To provide students with a solid grounding in the subject of life contingencies for a single life, and experience of its application to the analysis of life assurance and life annuity (including pension) contracts.

Learning Outcomes

Learning Outcomes

Having successfully completed this module you will be able to:

  • Describe the various factors that affect mortality, and how risk classification may be used to address the heterogeneity within a given population
  • Define terms associated with single decrement models, such as radix, decrement rate (failure rate, mortality rate), probability of survival, expectation of life, hazard rate (force of mortality
  • define and use standard annuity and assurance functions for a single decrement model, including both select and ultimate functions, and demonstrate the relationships between corresponding annuity and assurance functions
  • Show how a single decrement model may be used to describe the evolution of a population subject to a single source of decrement
  • Analyse simple problems of emerging costs using simple single decrement models
  • Analyse the liabilities of simple assurance and annuity contracts, both in terms of emerging costs and present values, in relation to product pricing, reserving, and their applications
  • Calculate present values and accumulated values of cash flows at a specified rate of interest, using a single decrement model to take account of the probability of the payments being made;
  • show how the relationship between the pricing basis and reserving basis affects the emergence of profit for simple assurance and annuity contracts
  • analyse straightforward problems involving an equation of value, using a single decrement model to take account of the probability of the payments being made


• Factors affecting mortality. Selection. Risk classification. Mortality indices. • Survival models, survival functions, survival tables. Temporary initial selection in mortality tables. • Select, ultimate, and aggregate mortality rates. • Single decrement functions and inter-relationships. Radix, decrement rate (failure rate, mortality rate), probability of survival, expectation of life, hazard rate (force of mortality). Human mortality functions. • Probability (density) functions, mean, and variance for complete future lifetime and curtate future lifetime. • Hazard rate functions due to Gompertz and Makeham. Laws of mortality. • Cash flows under financial contracts dependent on death or survival. Concept and calculation of present value and accumulated value of a contingent stream of payments. Mean and variance of such a present value. • Equations of value for given contingent payment streams and methods of solution for unknown payment amounts, times of payment, and yields. • Cash flows for pure endowments, level and varying immediate annuities, level and varying whole life, endowment, and term assurances, including critical illness insurance, for a single life, and corresponding standard annuity and assurance functions. Present values and accumulated values for such contracts. Mean and variance of such present values. Extension to annuities payable more frequently than once per year and to assurances payable immediately on death. Definition and use of corresponding commutation functions, and their relationships to annuity and assurance functions. • Equations of value for net and office premiums for assurance and annuity contracts, and their solution. • Reserves and calculation of policy values by both retrospective and prospective methods. • Expected and actual death strain, mortality profit. • Paid-up policy values, surrender values, alterations. • Emergence of profit from a contract, for a given reserving basis and discount rate. Profit testing, profit vector, profit signature, and measures of profitability. • Choice of pricing and reserving bases, and why they may differ. Effect of choice of basis on emergence of profit.

Learning and Teaching

Teaching and learning methods

Lectures, tutorials, assigned problems, private study

Independent Study102
Total study time150

Resources & Reading list

Bowers NL et al (1997). Actuarial Mathematics. 
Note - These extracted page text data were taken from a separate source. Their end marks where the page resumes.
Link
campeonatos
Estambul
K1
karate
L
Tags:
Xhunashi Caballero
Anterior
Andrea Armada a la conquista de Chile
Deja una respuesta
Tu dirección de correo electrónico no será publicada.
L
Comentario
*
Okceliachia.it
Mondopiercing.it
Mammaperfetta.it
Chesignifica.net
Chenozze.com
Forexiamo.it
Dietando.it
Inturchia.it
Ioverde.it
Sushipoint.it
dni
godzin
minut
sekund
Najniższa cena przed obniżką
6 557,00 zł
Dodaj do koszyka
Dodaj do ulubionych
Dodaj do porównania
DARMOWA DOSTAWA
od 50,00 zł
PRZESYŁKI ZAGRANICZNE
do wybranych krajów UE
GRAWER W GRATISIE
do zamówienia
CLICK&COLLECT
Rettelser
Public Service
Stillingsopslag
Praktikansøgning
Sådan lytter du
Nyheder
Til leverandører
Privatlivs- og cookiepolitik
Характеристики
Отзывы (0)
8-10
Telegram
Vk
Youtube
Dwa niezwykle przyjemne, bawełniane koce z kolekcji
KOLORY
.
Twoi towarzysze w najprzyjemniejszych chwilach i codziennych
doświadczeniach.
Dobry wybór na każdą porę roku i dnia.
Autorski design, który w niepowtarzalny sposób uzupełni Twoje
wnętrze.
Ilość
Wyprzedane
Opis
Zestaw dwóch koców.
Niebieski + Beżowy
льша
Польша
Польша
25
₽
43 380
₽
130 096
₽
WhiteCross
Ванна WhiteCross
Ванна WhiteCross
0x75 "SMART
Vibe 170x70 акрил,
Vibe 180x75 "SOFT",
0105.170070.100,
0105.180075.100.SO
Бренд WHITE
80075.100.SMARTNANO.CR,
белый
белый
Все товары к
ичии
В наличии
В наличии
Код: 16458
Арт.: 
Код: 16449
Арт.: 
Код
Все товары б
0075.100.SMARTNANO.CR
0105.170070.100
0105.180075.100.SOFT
Gerber HU (1997). Life Insurance Mathematics. 

Promislow SD (2005). Fundamentals of Actuarial Mathematics. 

Jordan CW (1975). Textbook on Life Contingencies. 

Benjamin B, Haycocks HW & Pollard JH (1980). The Analysis of Mortality and Other Actuarial Statistics. 

Dickson, D.C.M, Hardy, M.R., Waters, H.R (2013). Actuarial Mathematics for Life Contingent Risks. 

Faculty of Actuaries and Institute of Actuaries (2002). Formulae and Tables for Actuarial Examinations. 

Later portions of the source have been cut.